- What you have to do: From the records below, give the number of lines that include the word "súborov". Add no other words.

[Items from a dataset]
-- Opening Marker --

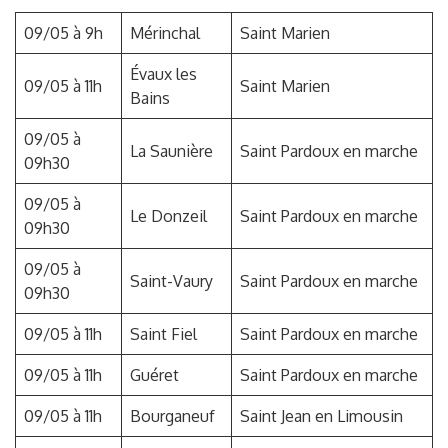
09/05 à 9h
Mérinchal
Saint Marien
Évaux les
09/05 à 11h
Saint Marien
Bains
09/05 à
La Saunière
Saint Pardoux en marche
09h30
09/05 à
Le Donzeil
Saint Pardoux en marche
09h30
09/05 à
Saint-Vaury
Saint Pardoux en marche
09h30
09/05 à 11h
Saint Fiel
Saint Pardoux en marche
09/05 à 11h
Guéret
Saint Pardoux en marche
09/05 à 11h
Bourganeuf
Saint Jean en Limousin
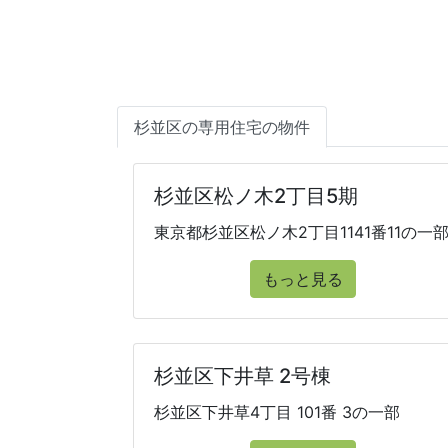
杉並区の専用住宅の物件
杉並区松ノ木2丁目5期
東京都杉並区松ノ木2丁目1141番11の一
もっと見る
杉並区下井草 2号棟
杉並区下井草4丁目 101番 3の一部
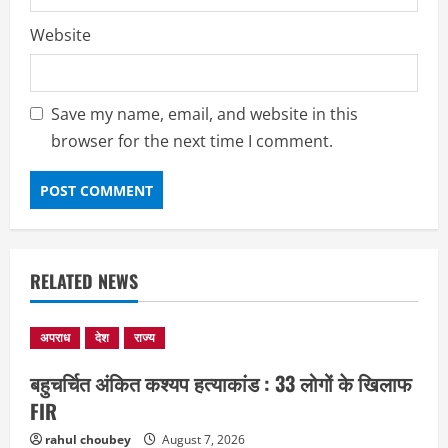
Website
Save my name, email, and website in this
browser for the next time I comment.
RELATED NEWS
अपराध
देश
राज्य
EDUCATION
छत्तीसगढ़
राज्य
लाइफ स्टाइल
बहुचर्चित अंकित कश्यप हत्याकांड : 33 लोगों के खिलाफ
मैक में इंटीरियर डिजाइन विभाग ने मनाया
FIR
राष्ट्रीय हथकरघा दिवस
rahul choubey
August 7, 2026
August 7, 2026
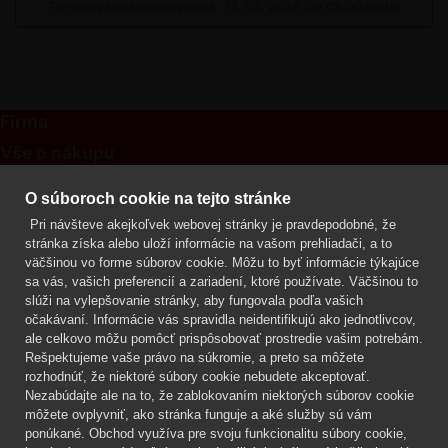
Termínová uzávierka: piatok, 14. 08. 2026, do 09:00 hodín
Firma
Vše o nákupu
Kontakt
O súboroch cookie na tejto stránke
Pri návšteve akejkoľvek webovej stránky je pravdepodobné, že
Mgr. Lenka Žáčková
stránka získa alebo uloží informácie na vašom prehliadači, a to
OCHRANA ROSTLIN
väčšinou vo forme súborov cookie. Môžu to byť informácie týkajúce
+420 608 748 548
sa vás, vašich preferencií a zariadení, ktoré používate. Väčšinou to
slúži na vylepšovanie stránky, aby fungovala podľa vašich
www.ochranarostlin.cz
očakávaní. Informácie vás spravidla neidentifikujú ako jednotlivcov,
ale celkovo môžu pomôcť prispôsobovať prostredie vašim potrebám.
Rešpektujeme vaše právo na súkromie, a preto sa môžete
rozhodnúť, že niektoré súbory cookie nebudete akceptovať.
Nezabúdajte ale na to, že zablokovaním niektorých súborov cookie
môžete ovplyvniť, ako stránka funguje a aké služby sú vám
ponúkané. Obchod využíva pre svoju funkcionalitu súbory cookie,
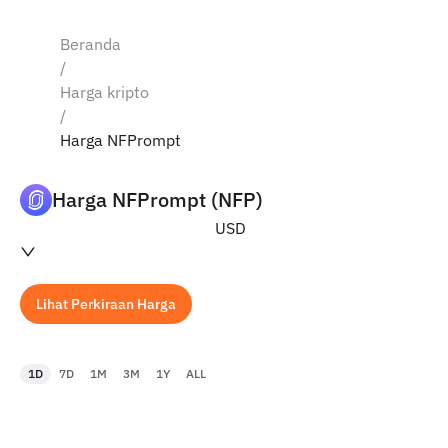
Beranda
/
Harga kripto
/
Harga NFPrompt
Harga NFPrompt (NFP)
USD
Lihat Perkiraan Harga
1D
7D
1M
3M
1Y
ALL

-- Closing Marker --
-- Opening Marker --

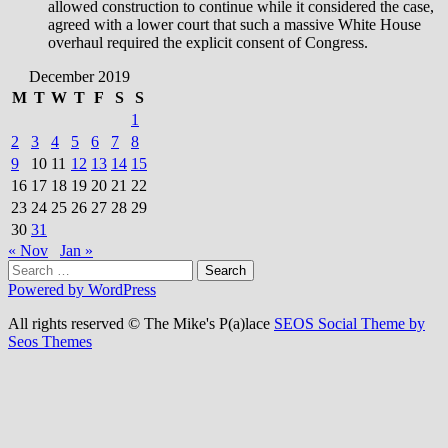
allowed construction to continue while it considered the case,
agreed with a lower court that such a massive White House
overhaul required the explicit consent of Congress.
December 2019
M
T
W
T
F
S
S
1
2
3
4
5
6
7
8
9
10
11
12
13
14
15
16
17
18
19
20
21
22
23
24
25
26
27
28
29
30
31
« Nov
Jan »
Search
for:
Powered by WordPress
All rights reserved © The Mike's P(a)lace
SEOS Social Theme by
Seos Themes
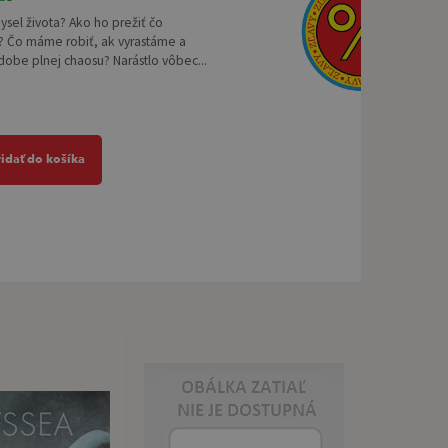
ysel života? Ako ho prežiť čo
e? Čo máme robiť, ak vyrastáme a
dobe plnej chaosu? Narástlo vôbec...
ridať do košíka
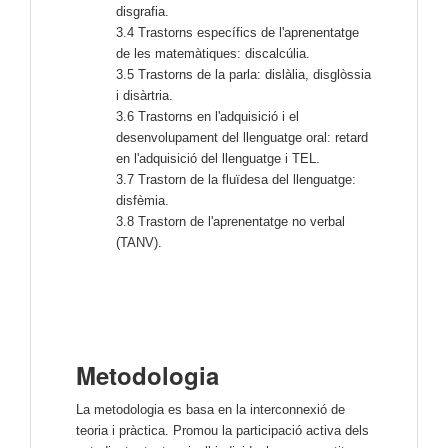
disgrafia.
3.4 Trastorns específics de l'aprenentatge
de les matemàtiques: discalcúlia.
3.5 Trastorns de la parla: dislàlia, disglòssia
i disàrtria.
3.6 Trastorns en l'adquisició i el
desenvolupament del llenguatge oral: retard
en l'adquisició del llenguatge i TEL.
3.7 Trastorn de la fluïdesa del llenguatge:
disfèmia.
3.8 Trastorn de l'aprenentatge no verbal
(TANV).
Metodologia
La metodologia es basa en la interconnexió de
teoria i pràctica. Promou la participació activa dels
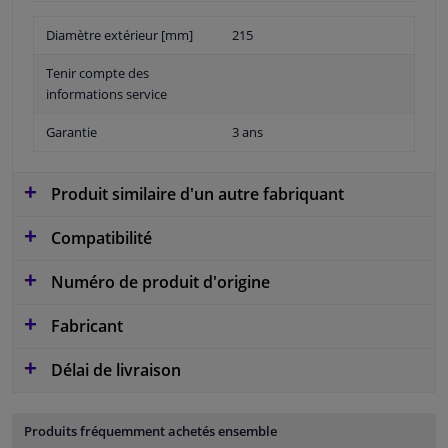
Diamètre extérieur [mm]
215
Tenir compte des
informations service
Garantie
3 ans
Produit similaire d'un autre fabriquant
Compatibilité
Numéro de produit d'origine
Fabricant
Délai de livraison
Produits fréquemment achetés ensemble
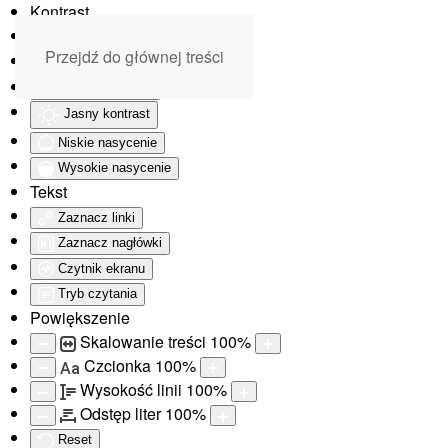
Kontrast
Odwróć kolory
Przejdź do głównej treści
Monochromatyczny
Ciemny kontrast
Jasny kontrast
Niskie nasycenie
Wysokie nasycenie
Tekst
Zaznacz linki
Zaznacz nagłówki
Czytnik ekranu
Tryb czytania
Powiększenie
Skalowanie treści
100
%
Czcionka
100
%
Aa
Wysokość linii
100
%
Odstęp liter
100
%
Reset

-- Closing Marker --
-- Opening Marker --

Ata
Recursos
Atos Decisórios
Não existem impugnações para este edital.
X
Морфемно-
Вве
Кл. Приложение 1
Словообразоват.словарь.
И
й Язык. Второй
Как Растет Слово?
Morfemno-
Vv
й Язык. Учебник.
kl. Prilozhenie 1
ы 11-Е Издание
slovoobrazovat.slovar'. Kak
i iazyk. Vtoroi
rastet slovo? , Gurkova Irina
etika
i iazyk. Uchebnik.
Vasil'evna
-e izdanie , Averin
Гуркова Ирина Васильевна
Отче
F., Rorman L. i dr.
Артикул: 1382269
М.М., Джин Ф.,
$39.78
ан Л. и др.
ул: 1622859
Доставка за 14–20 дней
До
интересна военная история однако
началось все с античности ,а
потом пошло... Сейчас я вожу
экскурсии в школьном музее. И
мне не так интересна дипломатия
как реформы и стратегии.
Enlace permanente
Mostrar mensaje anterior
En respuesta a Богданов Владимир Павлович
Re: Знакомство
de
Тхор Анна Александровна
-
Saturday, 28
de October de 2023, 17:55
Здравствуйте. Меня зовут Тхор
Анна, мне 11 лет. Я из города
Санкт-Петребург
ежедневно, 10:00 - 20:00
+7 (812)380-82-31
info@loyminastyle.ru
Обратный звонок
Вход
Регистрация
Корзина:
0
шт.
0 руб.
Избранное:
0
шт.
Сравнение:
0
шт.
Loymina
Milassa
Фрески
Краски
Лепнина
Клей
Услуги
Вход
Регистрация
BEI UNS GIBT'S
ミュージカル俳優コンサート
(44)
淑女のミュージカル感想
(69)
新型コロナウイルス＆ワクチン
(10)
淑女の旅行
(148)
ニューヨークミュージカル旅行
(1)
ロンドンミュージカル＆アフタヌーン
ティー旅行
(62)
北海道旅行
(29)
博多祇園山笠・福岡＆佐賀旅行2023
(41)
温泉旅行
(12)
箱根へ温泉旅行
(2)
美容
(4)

-- Closing Marker --

- Your solution: 2